Cohen L E, Wondisford F E, Radovick S
Department of Medicine, Children's Hospital, Boston, Massachusetts, USA.
Endocrinol Metab Clin North Am. 1996 Sep;25(3):523-40. doi: 10.1016/s0889-8529(05)70339-x.
To date, nine different mutations in the Pit-1 gene resulting in CPHD have been described in mammals. Four of these mutations alter residues important for DNA binding or alter the predicted alpha helical nature of the Pit-1 protein (A158P, R172X, E250X, and W261C). The A158P mutation, however, has minimal effects on DNA binding. Four mutations lie outside alpha helical regions (P24L, R143Q, K216E, and R271W) and do not significantly alter DNA binding either experimentally or by prediction. One mutation is a large deletion of the Pit-1 gene locus in the Jackson dwarf mouse. Mutant Pit-1 proteins that do not interfere with binding cause CPHD through interference with target gene activation and regulation. The R271W mutant acts as a dominant inhibitor of transcription of the GH and Prl genes. The A158P mutant is incapable of activating transcription from the GH-I site and has low activation of transcription of the distal enhancer and proximal promoter sites of Prl and of 320 bp of the 5' GH promoter sequence. Some mutant proteins interfere with nuclear receptors. For example, the K216E mutant has defective retinoic acid signaling on the Pit-1 gene enhancer. There is phenotypic variability in the degree of CPHD and in pituitary size in patients with Pit-1 gene mutations. Since Pit-1 has different functions in the somatotroph, lactotroph, and thyrotroph, it is not surprising that point mutations in different regions of the gene interfere in different ways with Pit-1 function. A mutant Pit-1 may be able to carry out its developmental role, but may be aberrant in GH and Prl gene activation or Pit-1 autoregulation. Study of Pit-1 mutations and their diverse pathophysiologic mechanisms should increase the understanding of anterior pituitary gland development and gene regulation in normal and disease states.

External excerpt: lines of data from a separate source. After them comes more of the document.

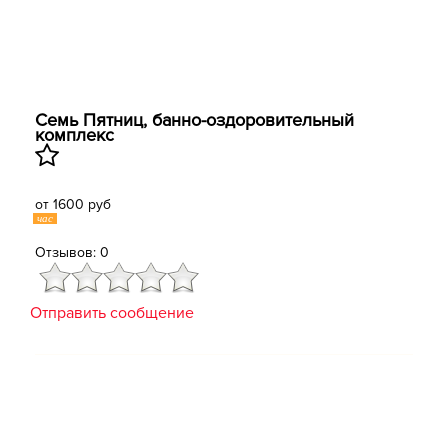
Семь Пятниц, банно-оздоровительный
комплекс
от 1600 руб
час
Отзывов: 0
Отправить сообщение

迄今为止,在哺乳动物中已发现9种不同的Pit-1基因突变可导致复合型垂体激素缺乏症(CPHD)。其中4种突变改变了对DNA结合至关重要的残基,或改变了Pit-1蛋白预测的α螺旋性质(A158P、R172X、E250X和W261C)。然而,A158P突变对DNA结合的影响极小。4种突变位于α螺旋区域之外(P24L、R143Q、K216E和R271W),无论是通过实验还是预测,均未显著改变DNA结合。一种突变是杰克逊侏儒小鼠中Pit-1基因座的大片段缺失。不干扰结合的突变型Pit-1蛋白通过干扰靶基因的激活和调控导致CPHD。R271W突变体作为生长激素(GH)和催乳素(Prl)基因转录的显性抑制剂。A158P突变体无法激活GH-I位点的转录,对Prl远端增强子和近端启动子位点以及5' GH启动子序列320 bp的转录激活能力较低。一些突变蛋白会干扰核受体。例如,K216E突变体在Pit-1基因增强子上的视黄酸信号传导存在缺陷。Pit-1基因突变患者的CPHD程度和垂体大小存在表型差异。由于Pit-1在生长激素细胞、催乳素细胞和促甲状腺激素细胞中具有不同功能,因此该基因不同区域的点突变以不同方式干扰Pit-1功能也就不足为奇了。突变型Pit-1可能能够发挥其发育作用,但在GH和Prl基因激活或Pit-1自身调节方面可能存在异常。对Pit-1突变及其多样病理生理机制的研究应能增进对正常和疾病状态下垂体前叶发育及基因调控的理解。